** Dataset content **
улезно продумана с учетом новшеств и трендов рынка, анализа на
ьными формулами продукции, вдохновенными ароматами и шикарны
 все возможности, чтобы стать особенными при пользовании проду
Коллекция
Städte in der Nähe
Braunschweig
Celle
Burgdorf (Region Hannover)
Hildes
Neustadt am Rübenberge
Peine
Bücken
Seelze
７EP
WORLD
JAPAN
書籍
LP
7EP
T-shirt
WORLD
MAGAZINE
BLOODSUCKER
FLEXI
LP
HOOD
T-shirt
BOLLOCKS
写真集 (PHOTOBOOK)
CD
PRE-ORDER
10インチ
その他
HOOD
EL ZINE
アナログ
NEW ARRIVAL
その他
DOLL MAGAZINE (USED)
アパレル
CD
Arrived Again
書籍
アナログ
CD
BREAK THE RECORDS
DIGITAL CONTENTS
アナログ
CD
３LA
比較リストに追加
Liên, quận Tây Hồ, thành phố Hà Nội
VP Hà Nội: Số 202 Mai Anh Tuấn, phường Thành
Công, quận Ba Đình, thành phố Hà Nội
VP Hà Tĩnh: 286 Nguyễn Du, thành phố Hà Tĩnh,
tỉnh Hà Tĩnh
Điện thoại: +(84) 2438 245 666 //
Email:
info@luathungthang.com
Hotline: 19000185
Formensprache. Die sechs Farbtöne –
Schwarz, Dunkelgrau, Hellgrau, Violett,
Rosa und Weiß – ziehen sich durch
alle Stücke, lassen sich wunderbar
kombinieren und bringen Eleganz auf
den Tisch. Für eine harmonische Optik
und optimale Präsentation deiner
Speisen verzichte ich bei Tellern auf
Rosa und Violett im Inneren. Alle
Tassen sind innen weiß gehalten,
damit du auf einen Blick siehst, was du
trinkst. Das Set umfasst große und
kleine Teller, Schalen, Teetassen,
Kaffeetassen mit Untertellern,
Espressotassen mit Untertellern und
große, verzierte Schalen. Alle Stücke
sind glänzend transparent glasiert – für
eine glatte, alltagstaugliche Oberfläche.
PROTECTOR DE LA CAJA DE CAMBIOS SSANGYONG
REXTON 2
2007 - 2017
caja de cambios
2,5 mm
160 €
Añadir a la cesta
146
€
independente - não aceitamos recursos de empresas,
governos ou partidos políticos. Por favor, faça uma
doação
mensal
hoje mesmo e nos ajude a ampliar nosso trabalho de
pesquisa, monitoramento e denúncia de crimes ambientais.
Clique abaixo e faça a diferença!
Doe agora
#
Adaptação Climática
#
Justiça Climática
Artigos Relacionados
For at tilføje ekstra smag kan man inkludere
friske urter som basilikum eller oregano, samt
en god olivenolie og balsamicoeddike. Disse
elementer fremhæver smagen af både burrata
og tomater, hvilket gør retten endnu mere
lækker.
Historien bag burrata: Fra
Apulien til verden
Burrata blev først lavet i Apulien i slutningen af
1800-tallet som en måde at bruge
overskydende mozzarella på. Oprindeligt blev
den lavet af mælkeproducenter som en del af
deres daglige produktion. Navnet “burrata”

** Exercise details **
Only the lines with the string "Stücke" are wanted; pick them out of the records above and copy them.

** Answer to the problem **
alle Stücke, lassen sich wunderbar
große, verzierte Schalen. Alle Stücke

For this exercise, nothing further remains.